The Metropolitan Life Insurance Company Tower, also known as the Met Life Tower, is a landmark skyscraper located at One Madison Avenue in Manhattan. The tower was designed by the architecture firm of Napoleon LeBrun & Sons and was inspired by the Campanile in Venice, Italy. Built in 1909, it was the tallest building in the world for three years, until 1913, when it was surpassed by the Woolworth Building. The tower has a clock face on each of its four sides, located from the 25th to the 27th floor. Each clock face is 26.5 feet in diameter, and each number is four feet tall. Each of the minute hands weighs half a ton. The tower was the world headquarters for Metropolitan Life Insurance Company until 2005.
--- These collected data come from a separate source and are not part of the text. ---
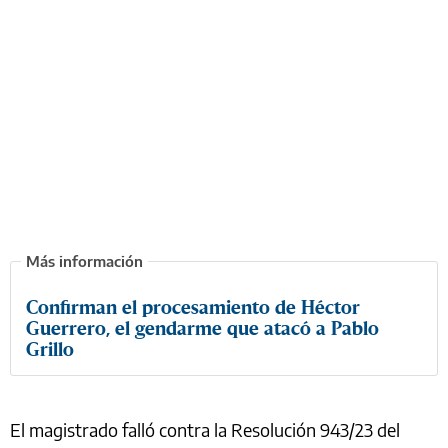
Confirman el procesamiento de Héctor
Guerrero, el gendarme que atacó a Pablo
Grillo
El magistrado falló contra la Resolución 943/23 del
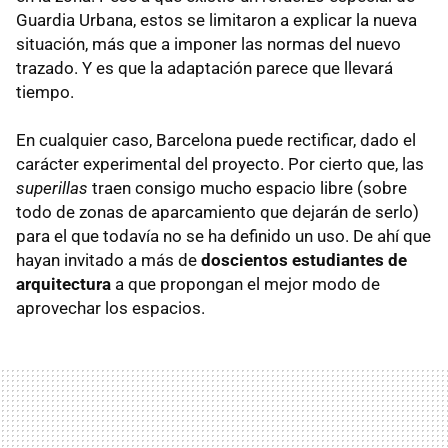
Guardia Urbana, estos se limitaron a explicar la nueva
situación, más que a imponer las normas del nuevo
trazado. Y es que la adaptación parece que llevará
tiempo.
En cualquier caso, Barcelona puede rectificar, dado el
carácter experimental del proyecto. Por cierto que, las
superillas
traen consigo mucho espacio libre (sobre
todo de zonas de aparcamiento que dejarán de serlo)
para el que todavía no se ha definido un uso. De ahí que
hayan invitado a más de
doscientos estudiantes de
arquitectura
a que propongan el mejor modo de
aprovechar los espacios.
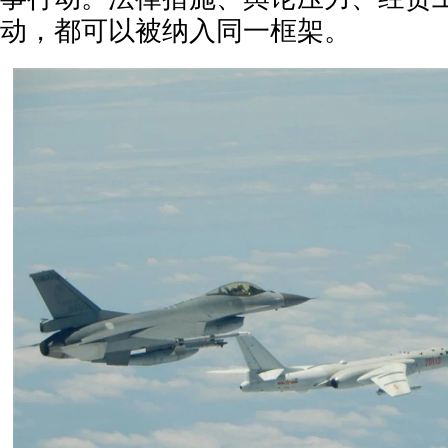
动，都可以被纳入同一框架。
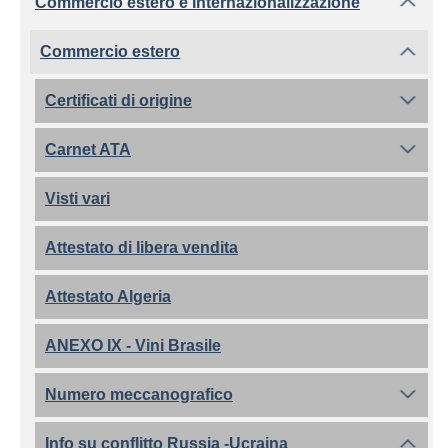
Commercio estero e Internazionalizzazione
Commercio estero
Certificati di origine
Carnet ATA
Visti vari
Attestato di libera vendita
Attestato Algeria
ANEXO IX - Vini Brasile
Numero meccanografico
Info su conflitto Russia -Ucraina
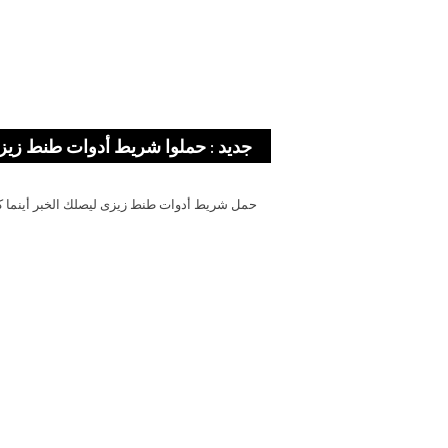
جديد : حملوا شريط أدوات طنط زيز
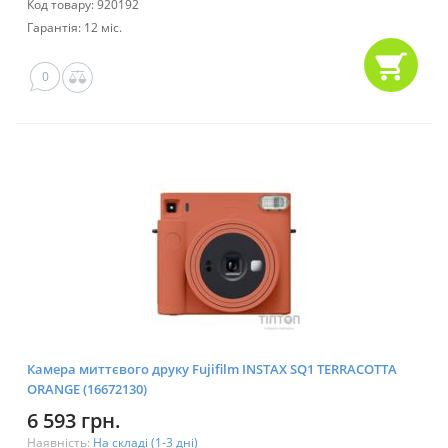
Код товару: 920192
Гарантія: 12 міс.
0
Камера миттєвого друку Fujifilm INSTAX SQ1 TERRACOTTA
ORANGE (16672130)
6 593 грн.
Наявність:
На складі (1-3 дні)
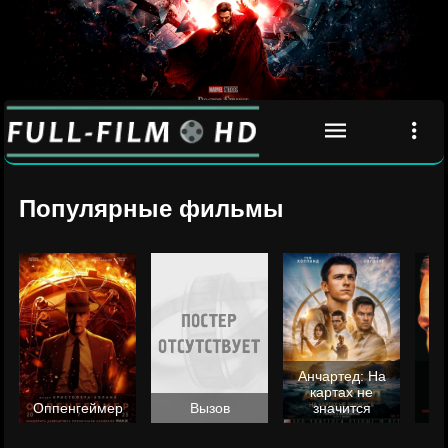
Популярные фильмы
Анчартед: На
картах не
ц
Оппенгеймер
Вызов
значится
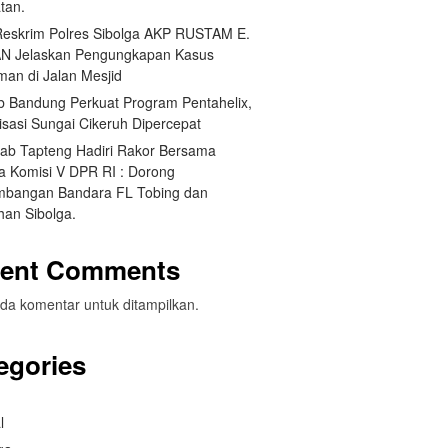
tan.
Reskrim Polres Sibolga AKP RUSTAM E.
N Jelaskan Pengungkapan Kasus
man di Jalan Mesjid
 Bandung Perkuat Program Pentahelix,
isasi Sungai Cikeruh Dipercepat
ab Tapteng Hadiri Rakor Bersama
a Komisi V DPR RI : Dorong
bangan Bandara FL Tobing dan
han Sibolga.
ent Comments
da komentar untuk ditampilkan.
egories
l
In 2002, a new computerized multi-color night lighting system, much like the one on the Empire State Building, was added to the tower. Colors change to indicate particular holidays or important events. The golden dome at the top of the building serves as an "eternal light", which remains illuminated even after the rest of the lighting system has been turned off for the night. The building featured prominently in advertising for the Metropolitan Life Insurance Company for many years, illustrated with light shining from the top of its spire and the slogan "The Light That Never Fails."
In March 2005, SL Green Realty Corp. purchased the tower in anticipation of converting it into apartments. In May 2007, the tower and adjacent air rights were subsequently sold to Africa Israel Investments, which then sold them to Marriott Hotels in October 2011. Marriott is believed to be targeting the site for its Edition Hotel boutique line.